To address these problems, research into metal-based anode active materials and intermetallic compound-based anode active materials has been actively conducted. For example, research into lithium batteries using metals or semimetals such as aluminum, germanium, silicon, tin, zinc, lead, etc., as the anode active materials has been conducted. Such materials are known to have large capacities, high energy densities, and good insertion/extraction capabilities compared to carbon-based anode active materials. Thus, lithium batteries having large capacities and high energy densities can be prepared using these materials. For example, pure silicon is known to have a high theoretical capacity of 4017 mAh/g.
However, such materials typically have shorter life cycles than carbon-based materials, and thus are difficult to put to practical use. When inorganic particles such as silicon or tin are used as the anode active material, the volume of the inorganic particles changes considerably during charge/discharge cycles. This may result in the degradation of the electronic conduction network between the active material particles or may result in the detachment of the anode active material from the anode current collector. That is, the volume of inorganic material such as silicon or tin increases by about 300 to 400% due to alloying with lithium during charging, and the volume decreases due to extraction of lithium during discharging. Therefore, after repeated charge/discharge cycles, spaces may be generated between the active material particles, and electrical insulation may occur, thereby rapidly lowering the capacity retention of these materials, thereby causing a serious problem when these materials are used in lithium batteries.

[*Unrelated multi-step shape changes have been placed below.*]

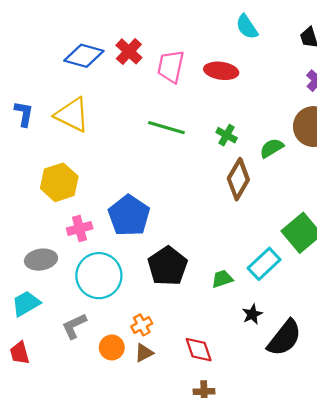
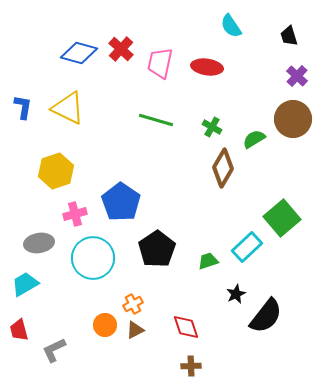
gray L-shape: (74, 326) -> (54, 350), moved

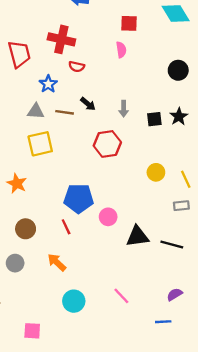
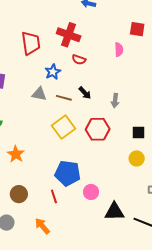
red square: (129, 23) -> (137, 29), moved
black square: (154, 119) -> (139, 132), moved
yellow square: (40, 144) -> (64, 127), moved, turned -30

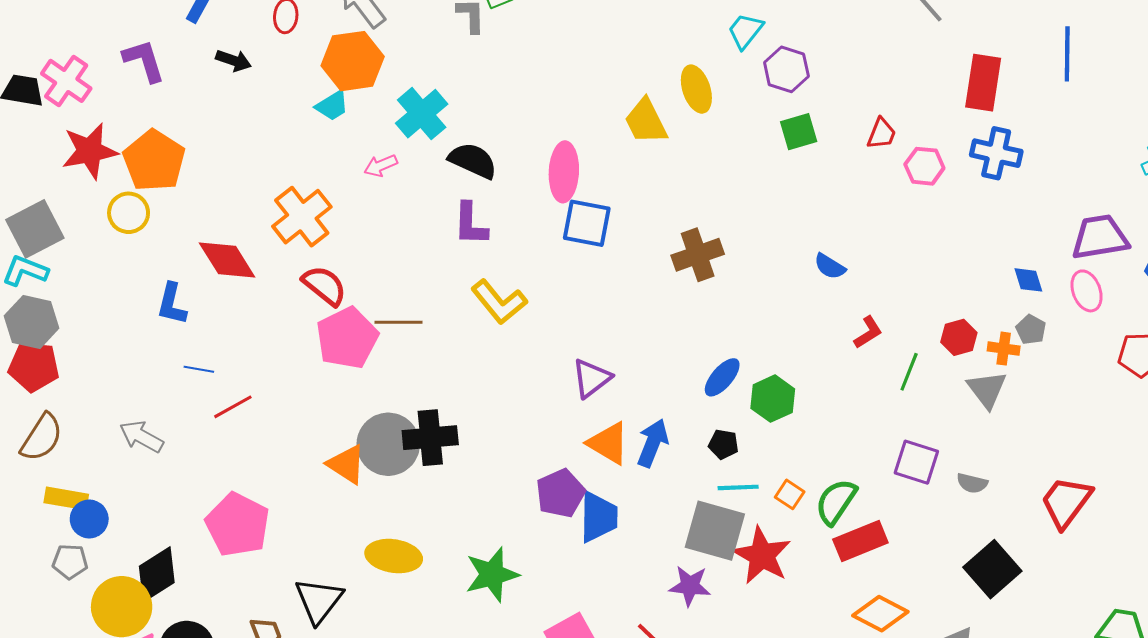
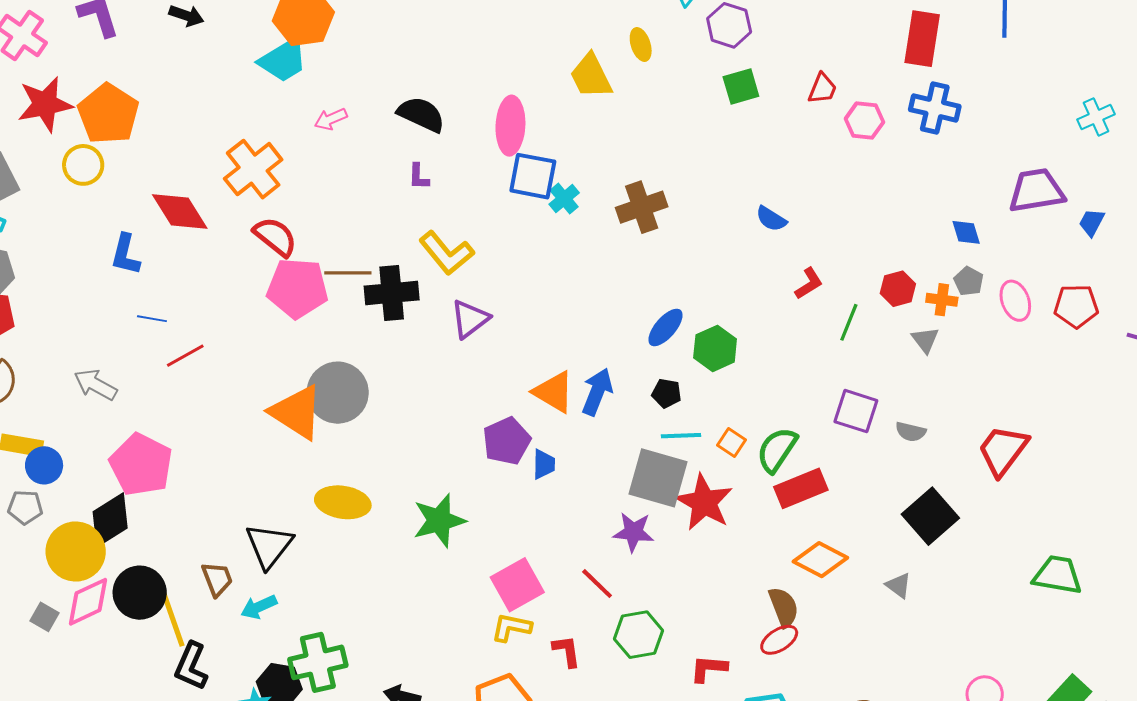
yellow ellipse: (696, 89) -> (641, 44), size x0.7
cyan trapezoid: (332, 106) -> (283, 60), size x1.5
cyan cross: (422, 114) -> (564, 199), moved, size x0.6
purple L-shape: (470, 224) -> (419, 177), size x0.6
pink ellipse: (1087, 291) -> (1015, 301), moved
pink pentagon: (347, 338) -> (297, 288), turned 30
purple triangle: (591, 378) -> (470, 319), moved
gray triangle: (987, 389) -> (925, 340), size x0.7
black cross: (430, 438) -> (392, 293), moved
orange triangle: (346, 464) -> (297, 412), size x1.4
blue trapezoid: (598, 517) -> (544, 464), size x0.6
pink pentagon: (238, 525) -> (141, 465), moved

To overcome these disadvantages, research into methods of absorbing the volume expansion of metal particles by using nano-sized silicon particles or porous silicon has been carried out. With regard to the nano-sized silicon particles, Japanese Laid-Open Patent Application Publication No. 1998-003920 discloses a lithium secondary battery having metallic nanoparticles coated with carbon. However, the nanoparticles are quite expensive to produce, the carbon (which is brittle) on the surface of the nanoparticles cracks due to expansion during charging, and spaces are generated between carbon and metal nanoparticles due to contraction during discharging. Therefore, improvements in battery life cycle are restricted. With regard to porous silicon, several methods have been disclosed. For example, Japanese Laid-Open Patent Application Publication No. 2004-327330 discloses the use of cathodic oxidation. Korean Patent Publication No. 2004-0063802 discloses a preparation method of a negative active material in which an alloy is formed of Si and an elemental metal such as Ni, and the elemental metal is then eluted. Also, Korean Patent Publication No. 2004-0082876 discloses a preparation method of porous silicon comprises mixing an alkali metal or alkali earth metal powder with a silicon precursor powder such as silicon dioxide, and heating the mixture under inert atmosphere, followed by eluting with acid. Although these methods demonstrate an improvement in the initial capacity retention to some extent owing to the absorbing effects of the volume expansion derived from porous structures, the use of only porous silicon particles with low conductivity may lower the electric conductivity among particles in the course of manufacturing an electrode plates unless nanoparticles are used, ultimately deteriorating the initial coulombic efficiency or the capacity retention. However, according to these methods, it is not possible to prepare nanoparticles, or additional processing costs may be involved.
Accordingly, there is a need for an anode active material with high initial coulombic efficiency and good capacity retention using a material that can improve the conductivity of particles.